** Data in this exercise follows **

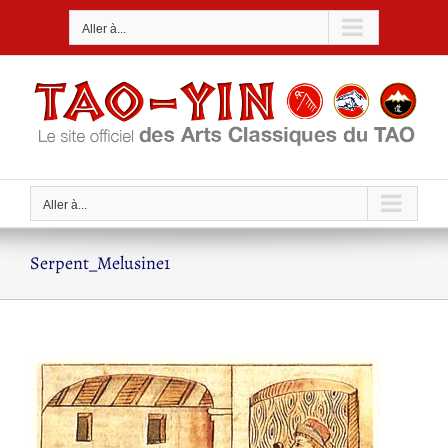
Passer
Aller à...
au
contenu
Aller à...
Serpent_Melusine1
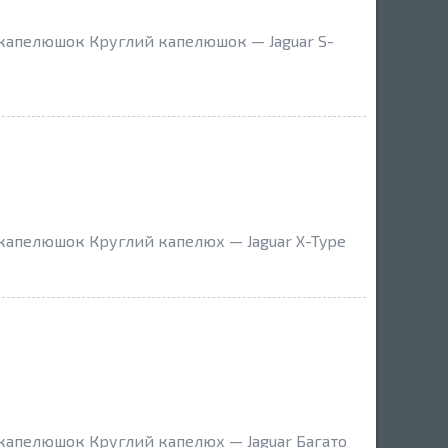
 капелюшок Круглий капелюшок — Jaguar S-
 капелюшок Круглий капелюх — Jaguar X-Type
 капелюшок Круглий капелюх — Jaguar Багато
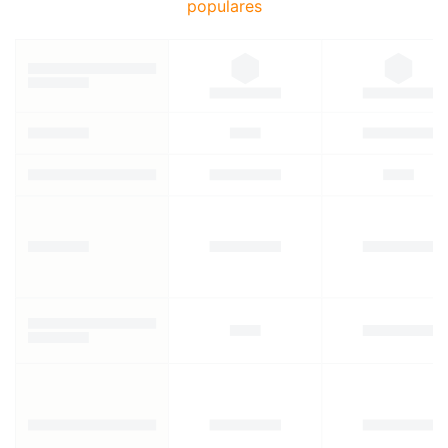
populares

** End of Data in this exercise **

- Required work:
Report each line in the entries where the string "капелюх" occurs.

- Task solution:
 капелюшок Круглий капелюх — Jaguar X-Type
 капелюшок Круглий капелюх — Jaguar Багато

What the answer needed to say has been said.